» The problem
Could you repeat all of the entries below word for word, apart from the pictures?
——————————
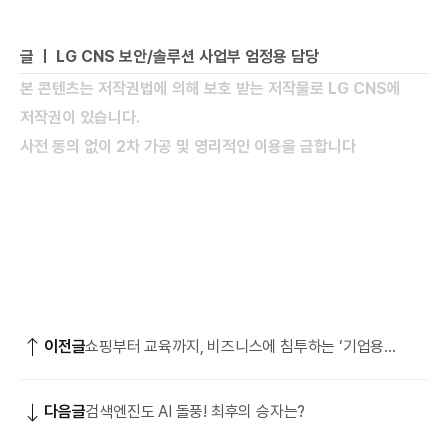
글 ㅣ LG CNS 보안/솔루션 사업부 엄정용 담당
본 콘텐츠는 저작권법에 의해 보호 받는 저작물로 LG CNS에
저작권이 있습니다.
사전 동의 없이 2차 가공 및 영리적인 이용을 금합니다
이전글
쇼핑부터 교육까지, 비즈니스에 침투하는 ‘기업용
챗GPT·위스퍼'
다음글
검색엔진도 AI 돌풍! 최후의 승자는?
——————————
» Response area
글 ㅣ LG CNS 보안/솔루션 사업부 엄정용 담당
본 콘텐츠는 저작권법에 의해 보호 받는 저작물로 LG CNS에
저작권이 있습니다.
사전 동의 없이 2차 가공 및 영리적인 이용을 금합니다
이전글
쇼핑부터 교육까지, 비즈니스에 침투하는 ‘기업용
챗GPT·위스퍼'
다음글
검색엔진도 AI 돌풍! 최후의 승자는?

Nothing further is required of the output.